> RECORDS TO USE
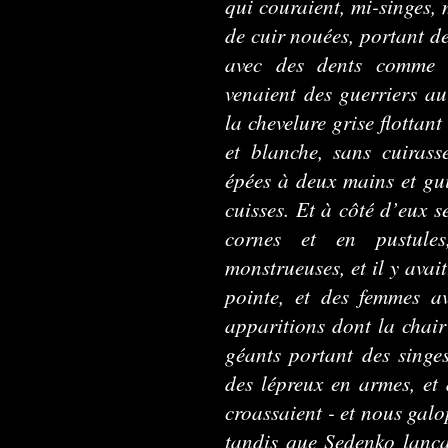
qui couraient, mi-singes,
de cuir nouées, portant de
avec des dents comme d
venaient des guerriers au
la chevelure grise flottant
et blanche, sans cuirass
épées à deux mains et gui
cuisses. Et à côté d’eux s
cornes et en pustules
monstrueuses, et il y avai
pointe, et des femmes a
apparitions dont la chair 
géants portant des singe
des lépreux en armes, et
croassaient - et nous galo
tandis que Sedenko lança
--
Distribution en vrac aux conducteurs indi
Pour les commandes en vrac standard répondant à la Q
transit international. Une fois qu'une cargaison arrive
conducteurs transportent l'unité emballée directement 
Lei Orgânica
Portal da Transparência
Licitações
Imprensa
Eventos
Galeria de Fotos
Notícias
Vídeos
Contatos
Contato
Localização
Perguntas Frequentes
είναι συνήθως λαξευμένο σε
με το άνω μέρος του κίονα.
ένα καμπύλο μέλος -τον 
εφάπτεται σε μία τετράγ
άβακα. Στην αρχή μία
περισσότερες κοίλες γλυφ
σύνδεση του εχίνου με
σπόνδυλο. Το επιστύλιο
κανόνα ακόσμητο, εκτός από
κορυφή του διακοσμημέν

> WHAT THE EXERCISE ASKS
Check the entries above line by line and return each one containing the word "conducteurs".

> SOLUTION TO THE PROBLEM
Distribution en vrac aux conducteurs indi
conducteurs transportent l'unité emballée directement 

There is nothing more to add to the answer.